ワクチン接種による犬の病気の予防

ワクチン接種で予防しましょう

犬の病気には死亡率の高いものが多くあります。

よく知られている狂犬病は発症すると100%死亡する怖い病気で、人にも感染することから、この病気にかかった犬は隔離され安楽死を施されます。

毎年全世界で5万人以上の人が狂犬病で亡くなっています。

日本では1952年以降発生はありませんでしたが、2006年に2件発生しています。


この他ジステンパーや犬伝染性肝炎、犬パルボウィルスなども死亡率の高い病気として知られていますが、これらはすべて感染症と呼ばれている犬の病気で、ワクチンを接種することにより、予防することができます。

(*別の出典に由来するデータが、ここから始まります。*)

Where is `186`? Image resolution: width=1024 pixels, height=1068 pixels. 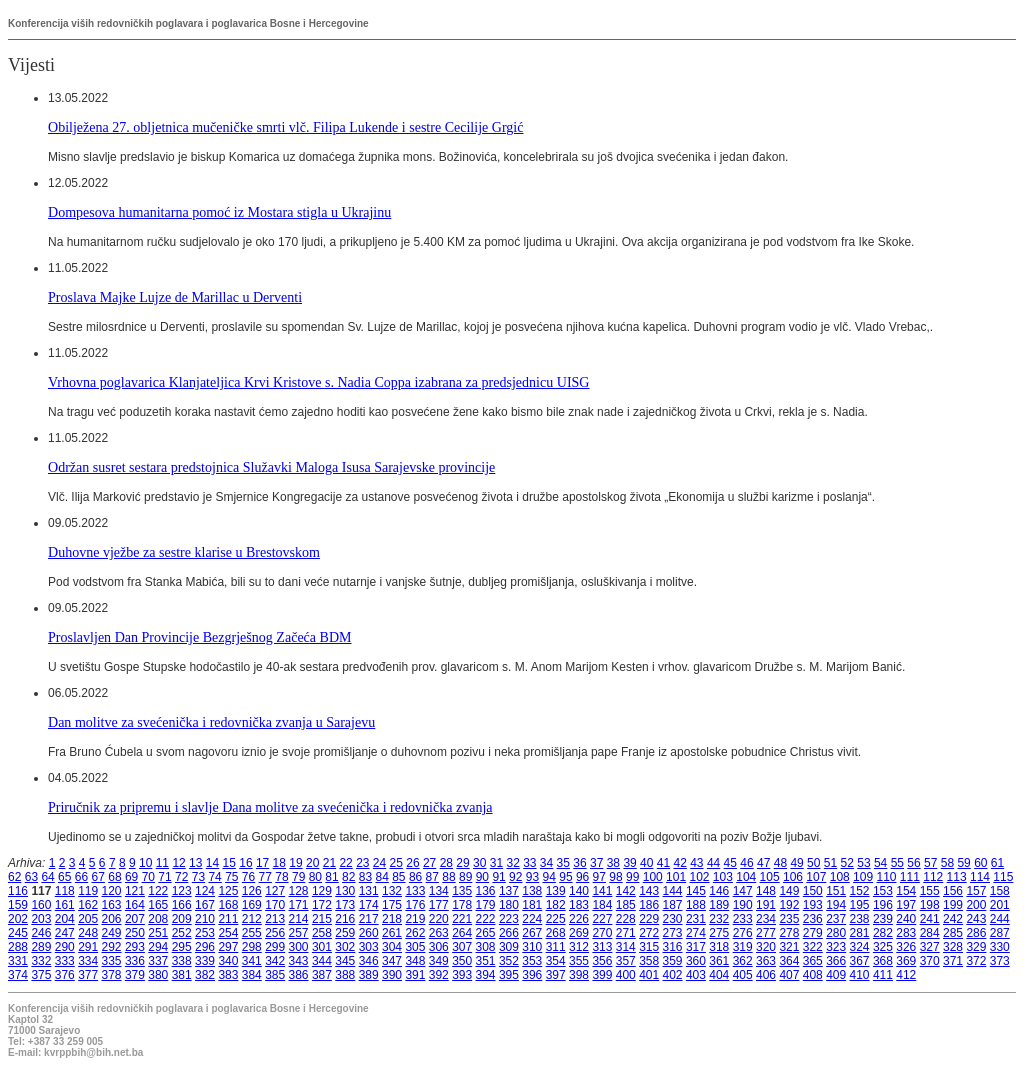 186 is located at coordinates (649, 905).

また、蚊の媒介により寄生虫が血液中に入り込み、死亡率も高いフィラリアは、蚊の発生時期までに数ヶ月に渡って薬を投与することで予防できます。

ワクチンの接種の時期と回数

ワクチンの接種については、母犬の初乳から受け継いだ免疫抗体の効果がなくなる生後2ヶ月頃に1回、生後3ヶ月〜4ヶ月に1回〜2回受けます。

獣医師によっては生後4ヶ月ごろまでに3回受けることを勧める場合もあります。

最近ではいくつかの感染症に対応できる混合ワクチンが主流で、コアワクチンと呼ばれる、死亡率の高い感染症の予防を対象とした3種混合、5種混合、7種混合などがあります。

ワクチンの接種に関してはまれに副作用が出ることもありますので、犬の様子を見て、少し体力が落ちているとか、食欲がないなどの場合、ワクチン接種の時期をずらす必要があります。


狂犬病の予防接種は法律で義務付けられていますが、その他の感染症に対するワクチンの接種は飼い主の任意とされています。

ワクチンは感染症を予防する有効な手段ですが、副作用の発生も報告されており、接種するときには、犬の健康状態をしっかり把握した上で行うことが必要です。

成犬になったあとも、基本的にはワクチンの接種を受けますが、最近では副作用が問題視され、毎年のワクチン接種を2年に1回、あるいは3年に1回の頻度に切り替える飼い主も増えてきています。